Chez LVMH, le projet 'Living Soils' se penche sur la durabilité des sols et invite même à la collaboration avec d'autres acteurs même concurrents du secteur pour préserver la vitalité de nos terres. Il s'agit de sujets passionnants sur lesquels on peut agir pour soutenir des pratiques plus durables.
Comment le secteur de la comm peut-il réduire son impact ?

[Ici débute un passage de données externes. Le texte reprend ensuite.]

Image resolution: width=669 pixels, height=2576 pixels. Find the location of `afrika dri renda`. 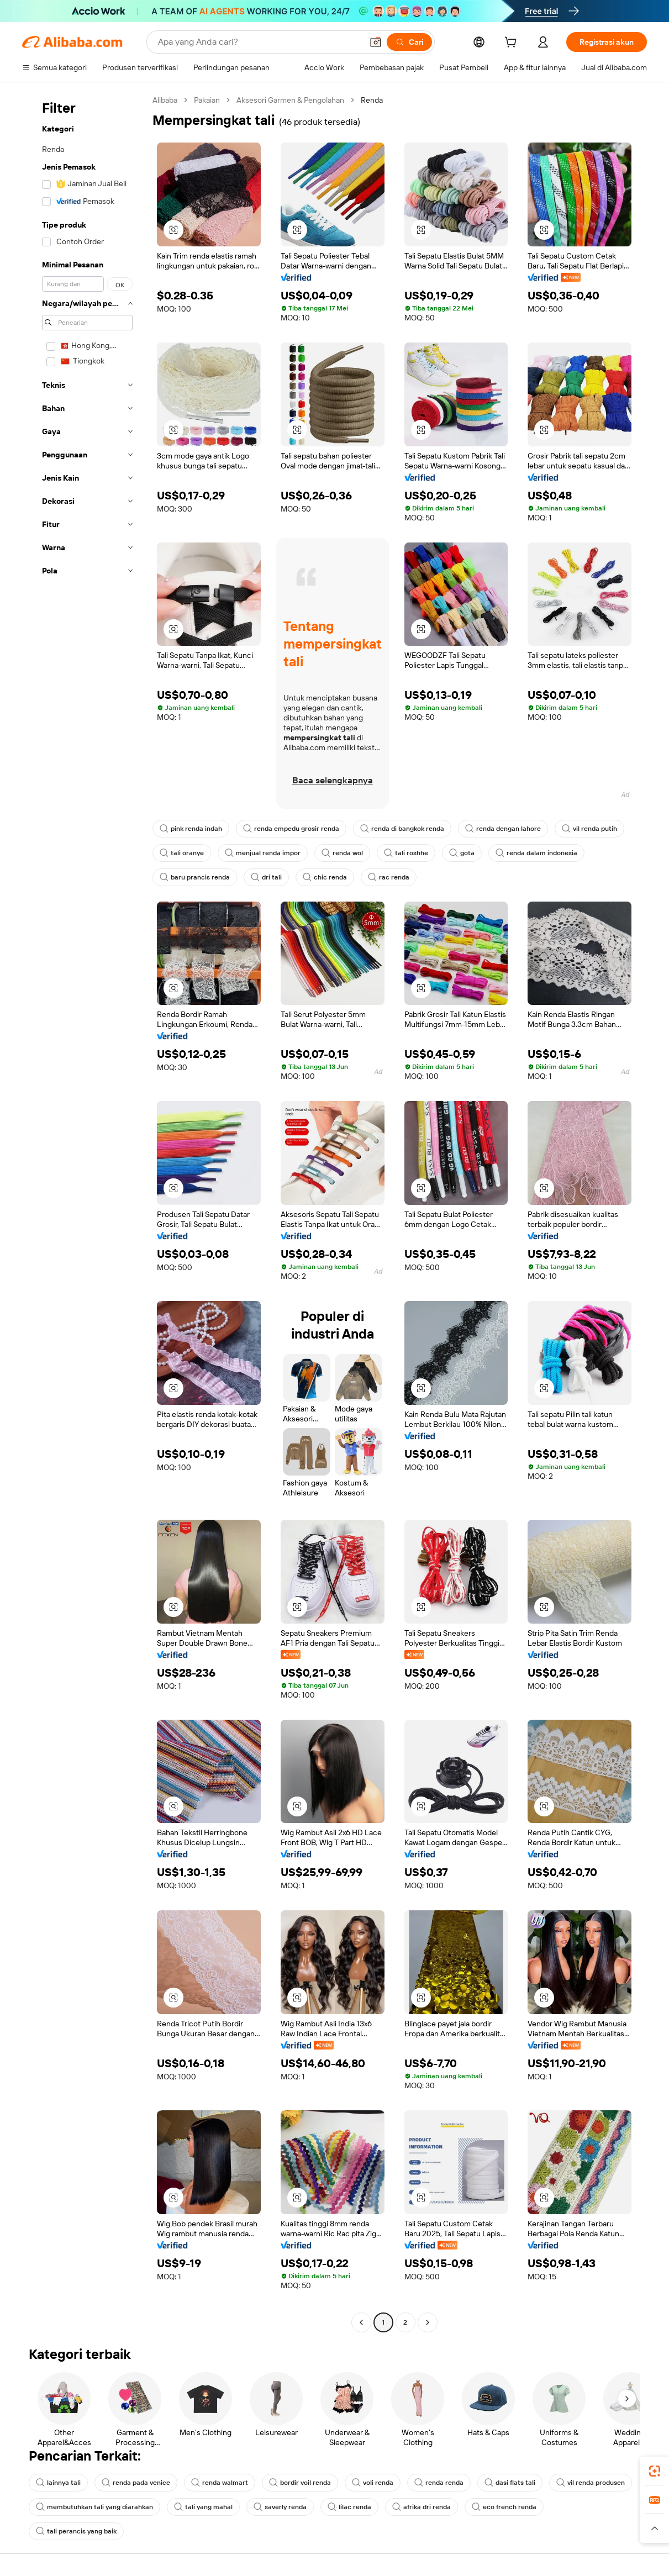

afrika dri renda is located at coordinates (421, 2507).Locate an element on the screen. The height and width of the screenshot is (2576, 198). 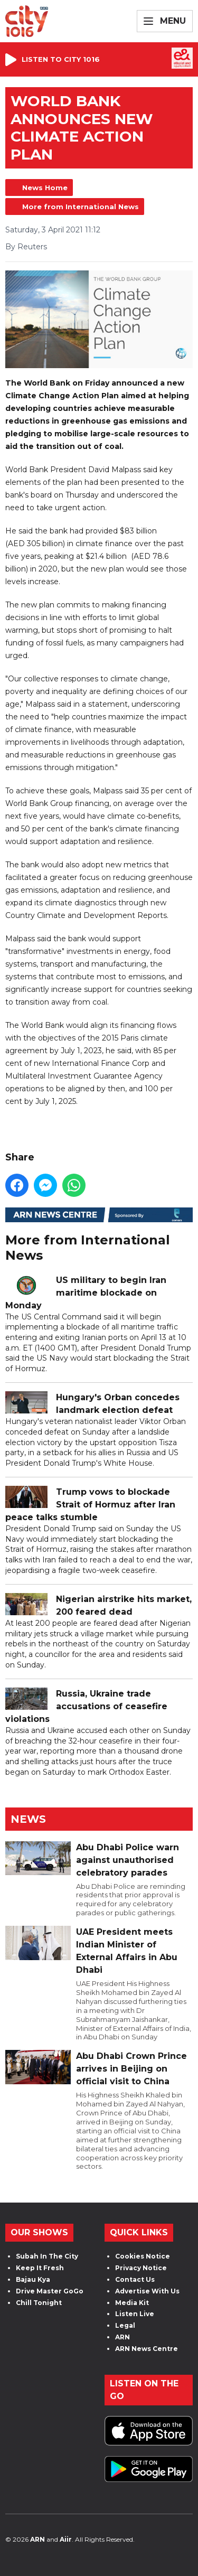
Russia, Ukraine trade accusations of ceasefire violations is located at coordinates (86, 1707).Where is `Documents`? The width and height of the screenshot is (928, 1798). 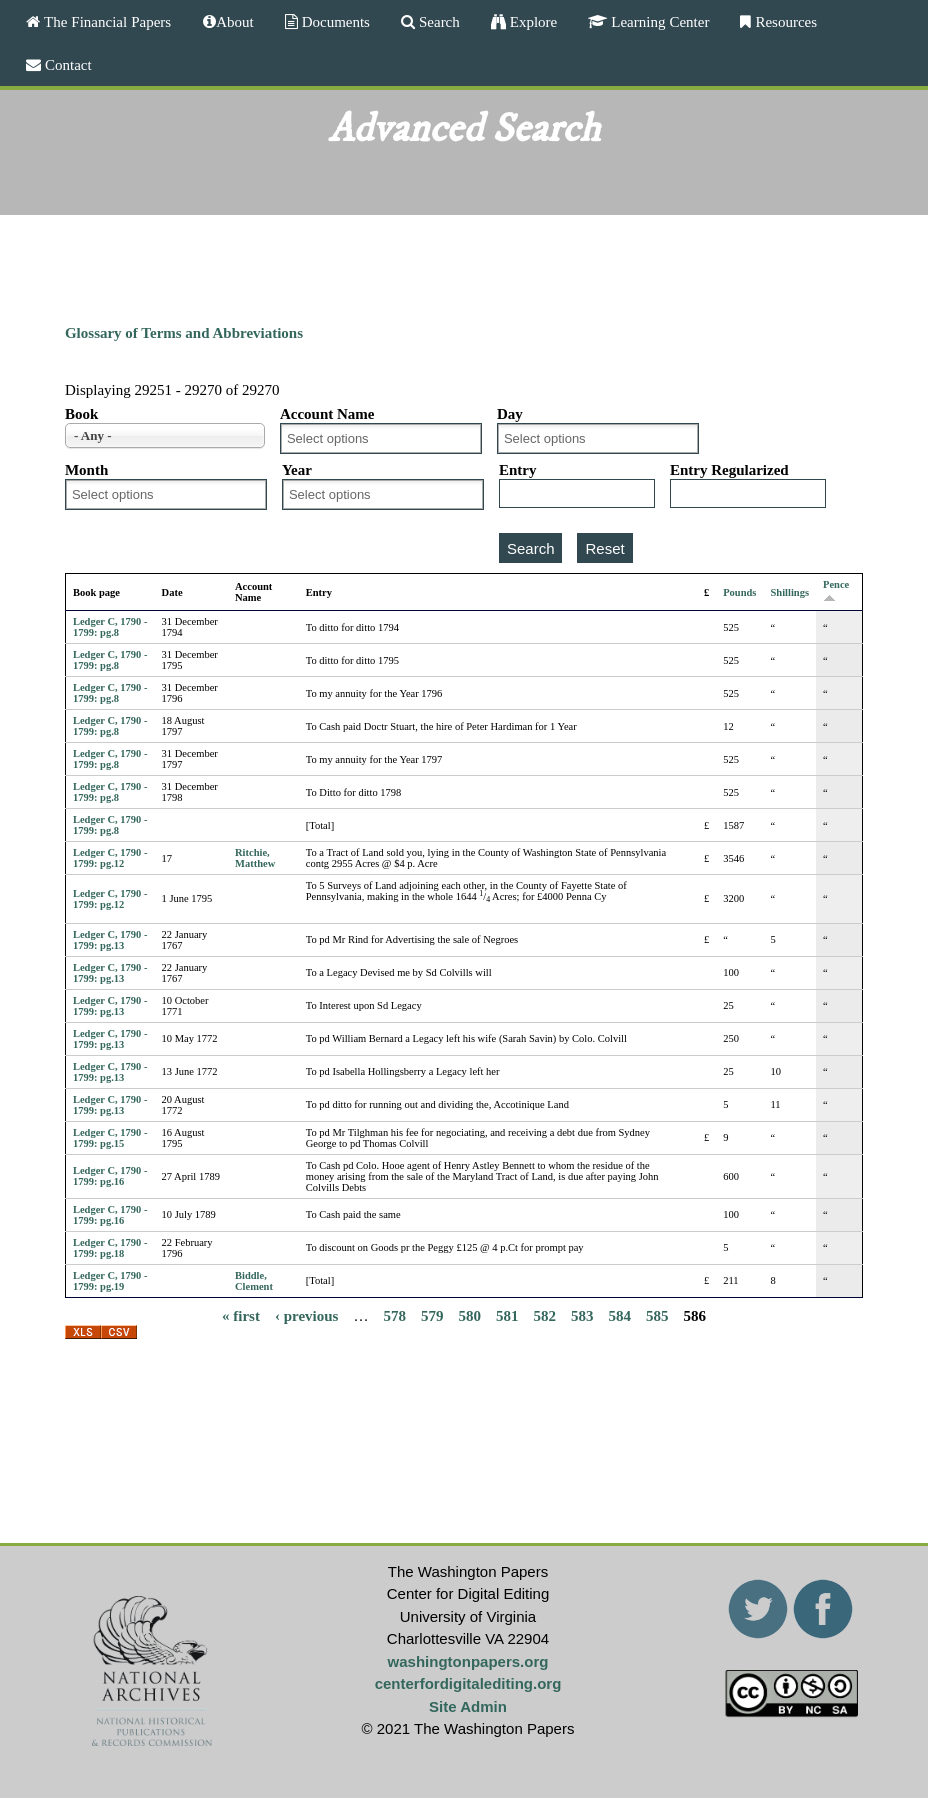 Documents is located at coordinates (334, 21).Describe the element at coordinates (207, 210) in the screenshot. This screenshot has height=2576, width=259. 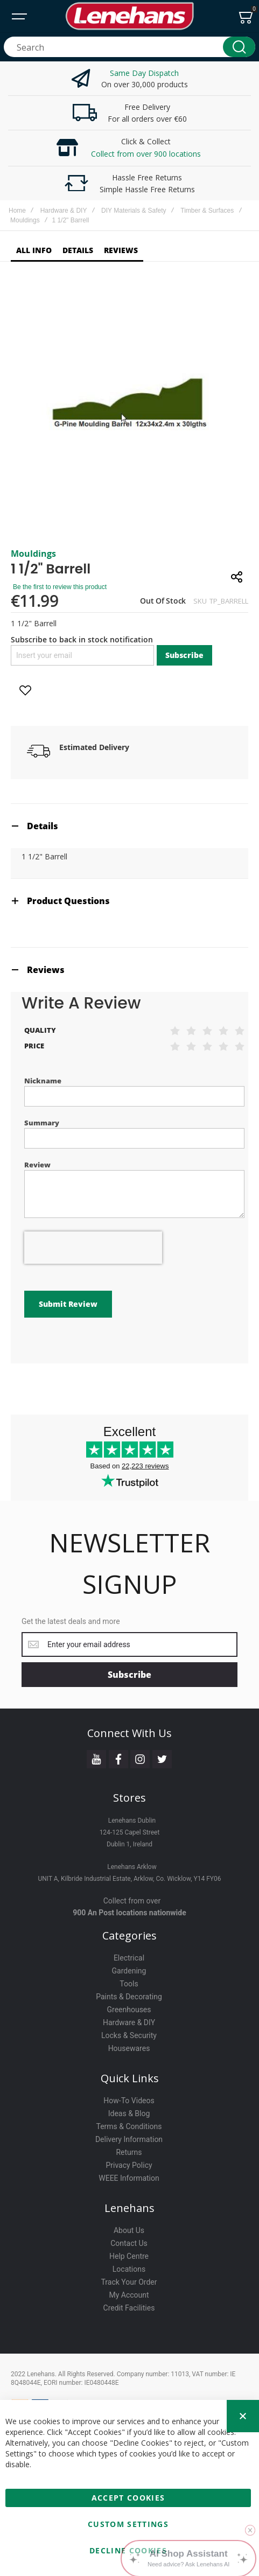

La Filière Communication, qui représente tous nos métiers et dont je préside l’association, a initié dès 2020 un travail important sur toutes ces questions. Nous avons tout d’abord pris sept engagements concrets, et engagé tous nos métiers dans la transition. Nous avons multiplié les prises de parole publiques sur l’importance de l’accord de Paris. Nos membres les plus importants ont souscrit des contrats climat. Nos principaux métiers ont mis au point des référentiels et calculateurs carbone, certains en open source, aujourd’hui opérationnels. Nous avons amplement diffusé des modules de formation à la communication responsable (plus de 1000 sessions), à la fois au sein de nos entreprises et dans les écoles de marketing et communication. Nous collaborons pro bono avec de nombreuses ONG dans les domaines de l’inclusion sociale et de l’environnement. Nous avons fait entrer la société civile dans la gouvernance de notre organisme autorégulateur, l’ARPP. Nous sommes considérés comme exemplaires, bien que nous ne soyons pas assujettis à l’obligation de la loi Climat résilience.
Mais notre force réside surtout dans notre effet de levier sur l’extérieur : les marques, les entreprises. La façon dont nous façonnons les imaginaires et invitons les consommateurs à adopter des comportements plus responsables est clé. Il n’y aura pas de transition sans communication : elle est nécessaire pour informer, mais au-delà, pour rendre désirables et aspirationnels ces nouveaux comportements.